(Task item):
Run through the records and, wherever a line holds the word "быстрее", return that line.

(Data shown):

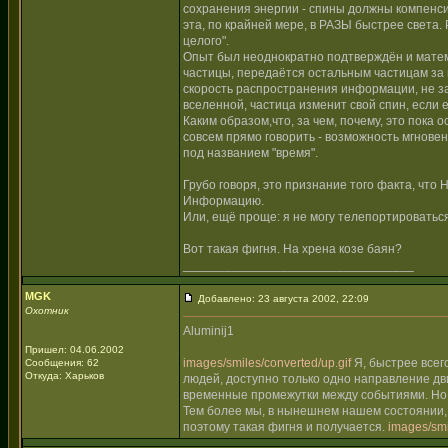
сохранения энергии - спины должны компенсир
эта, по крайней мере, в РАЗЫ быстрее света.
целого".
Опыт был неоднократно подтверждён и матем
частицы, передаётся остальным частицам за в
скорость распространения информации, не зав
вселенной, частица изменит свой спин, если 
Каким образом,что, за чем, почему, это пока 
совсем прямо говорить - возможность мгнове
под названием "время".
Грубо говоря, это признание того факта, чт
Информацию.
Или, ещё проще: я не могу телепортироваться
Вот такая фигня. На хрена козе баян?
_________________________________
MGK
Добавлено: 23 августа 2002, 22:09
Охотник
Aluminij1
Пришел: 04.06.2002
images/smiles/converted/up.gif
Я, быстрее всего
Сообщения: 62
Откуда: Харьков
людей, доступно только одно направление д
временные промежутки между событиями. Но м
Тем более мы, в нынешнем нашем состоянии, 
поэтому такая фигня и получается.
images/smi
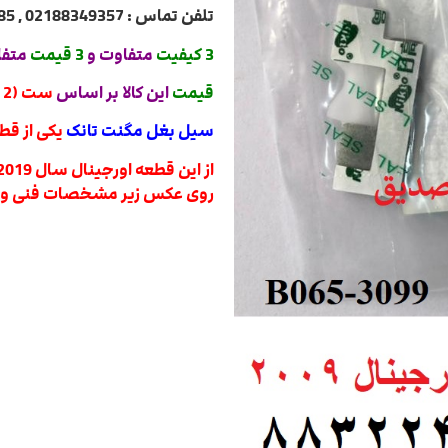
تلفن تماس : 02188349357 , 02188322485 , 02188840764 , 02188820031
3 کیفیت
متفاوت و
3 قیمت
متفا
قیمت
این
کالا بر اساس
ست (2 تیکه)
سیل بغل مگنت تانک
یکی از قط
روی عکس زیر مشخصات فنی و ق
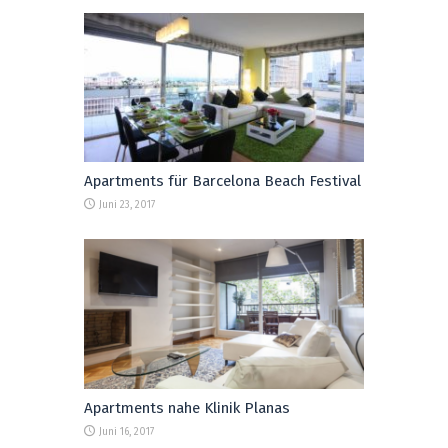
Apartments für Barcelona Beach Festival
Juni 23, 2017
Apartments nahe Klinik Planas
Juni 16, 2017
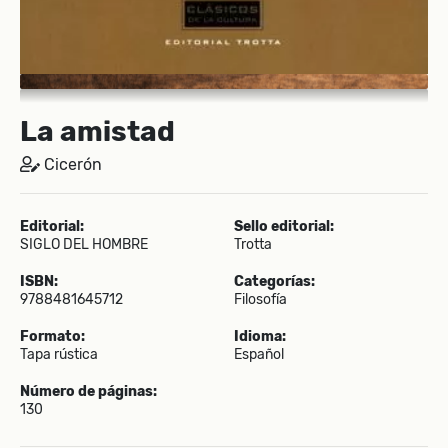
La amistad
Cicerón
Editorial:
Sello editorial:
SIGLO DEL HOMBRE
Trotta
ISBN:
Categorías:
9788481645712
Filosofía
Formato:
Idioma:
Tapa rústica
Español
Número de páginas:
130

(Task response):
эта, по крайней мере, в РАЗЫ быстрее света.
Я, быстрее всего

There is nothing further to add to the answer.